In 2003, Zucker returned to UW-Madison as the spring commencement speaker. One piece of advice he left the soon-to-be grads with was, “Think of the world as a big glass of water with some salt in it … As you begin your new journey, you can try to remove everything that you find distasteful in the world, or you can just pour in more love. It’s the only thing that the more you give away, the more you have.”
Robert Stone ’80
After graduating, Stone briefly studied at the Sorbonne in Paris and the Lee Strasberg Theatre and Film Institute in New York City. He was nominated for a 1988 Academy Award in the Documentary Feature category for his debut film, Radio Bikini, which investigated nuclear testing during Operation Crossroads in the 1940s.
Joan Cusack ’84
Cusack received two Oscar nominations for Best Actress in a Supporting Role category Working Girl (1989) and In & Out (1998). In total, she’s won 17 awards and has been nominated for another 23. She has also been recognized for her roles in Runaway Bride, Toy Story 2, The Perks of Being a Wallflower, and the TV series Shameless.
Philip W. Johnston ’94
In addition to his nomination this year, Johnston co-wrote the Oscar-nominated film Wreck-It Ralph, which was nominated for the 2013 Best Animated Feature award. Johnston himself received the 2013 Annie Award for Writing in an Animated Feature (shared with Jennifer Lee). “Madison is a great training ground for surviving in Hollywood, simply because you have to stand out,” Johnston said in a “Badgerwood” featurette. “You have to find a way to make your voice heard.”
Nicole Rocklin ’01
In the 2016 award season, the biographical drama Spotlight claimed 124 awards, including the Oscar for Best Picture. Nicole Rocklin ’01 was one of the four producers to receive the golden statue. Her production company, Rocklin/Faust, helped bring Spotlight to life. “The day after the ceremony I woke up and swept my kitchen floor and fed my son breakfast,” she said. “Life hasn’t changed much.”
Other Notable Oscars:
Yes, the UW Arboretum is an Oscar winner! Well, sort of. In 1954, Disney’s The Vanishing Prairie won the Academy Award for Best Documentary Feature, and the Arboretum’s Curtis Prairie was one of the primary filming location. The Vanishing Prairie was one of a 13-part series that Disney released aimed at educating about nature and conservation. The Arb was selected because filmmakers needed a prairie that looked like the world “before civilization left its mark upon the land.”

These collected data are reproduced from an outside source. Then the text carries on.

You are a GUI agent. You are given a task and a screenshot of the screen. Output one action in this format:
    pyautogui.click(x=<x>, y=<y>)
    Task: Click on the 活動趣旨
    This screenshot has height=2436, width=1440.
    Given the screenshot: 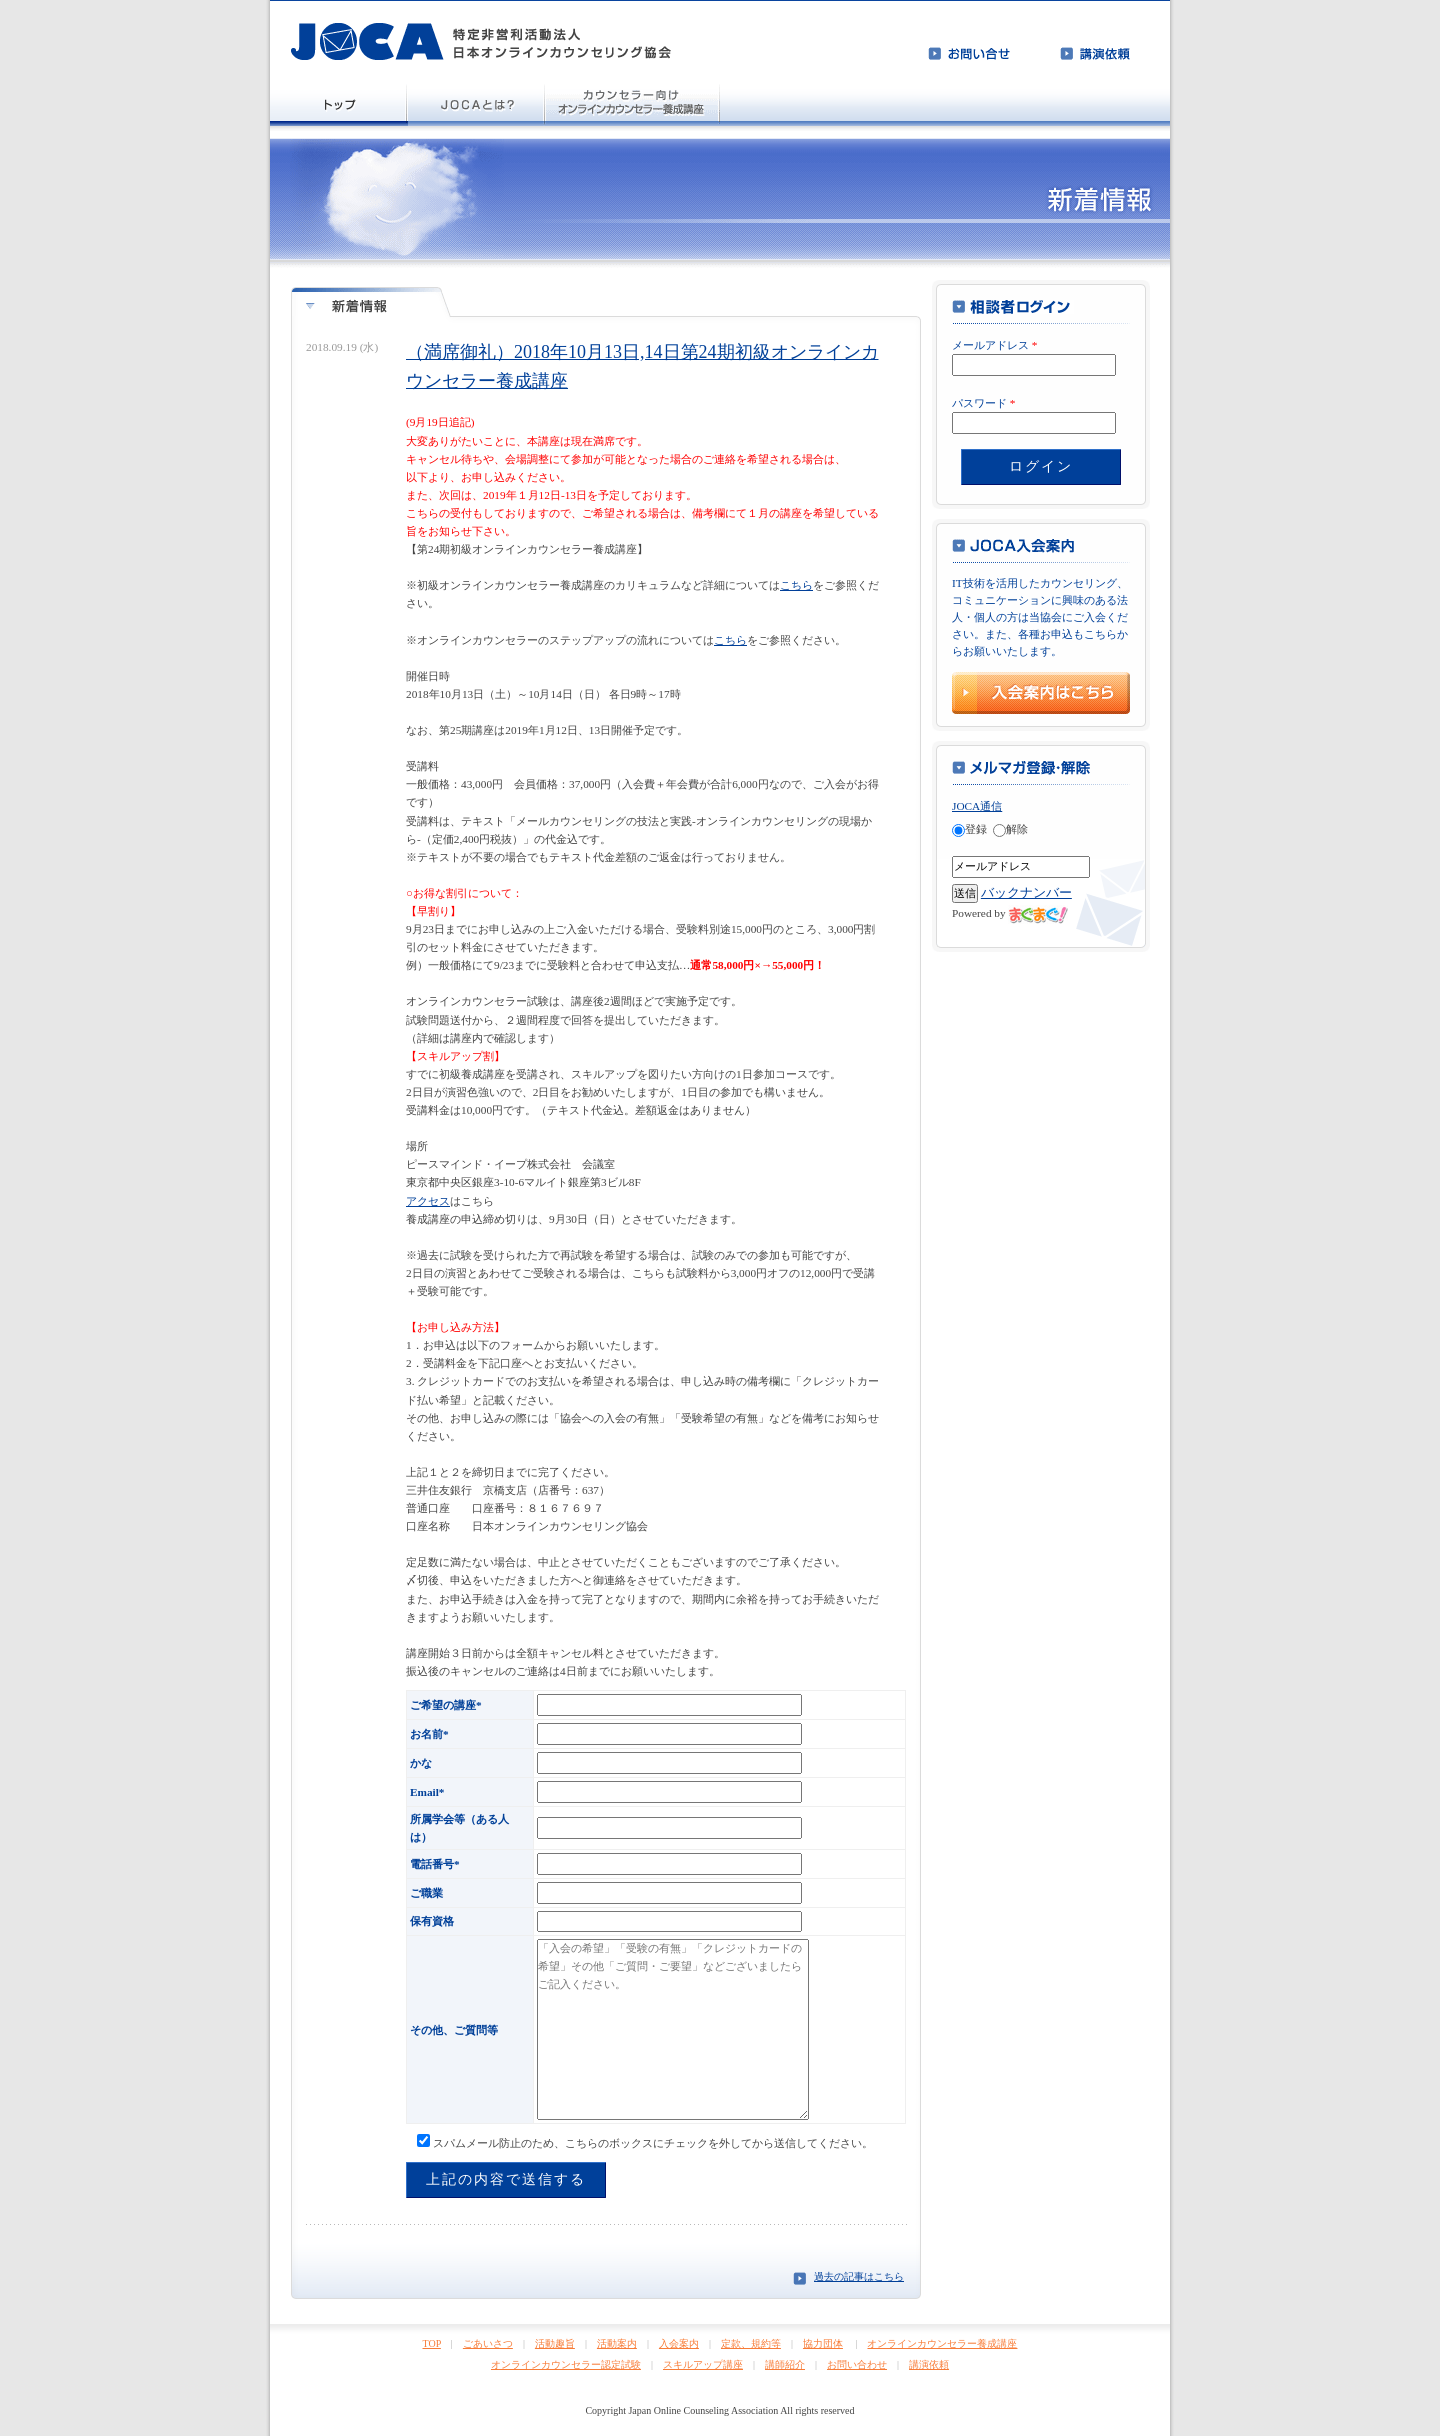 What is the action you would take?
    pyautogui.click(x=555, y=2343)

Another Best Documentary Feature winner with a UW tie is the 2008 film Taxi to the Dark Side. The film — which has a rare 100 percent on Rotten Tomatoes — goes in depth about U.S. interrogation techniques. Among the subjects interviewed is Alfred McCoy, a UW history professor who discusses the history of CIA torture and how it influenced policy during the Bush administration.
There are 138 alumni named Oscar.
We have 19 active Oscars in WAA.
We were only able to find seven alumni with the last name Oscar.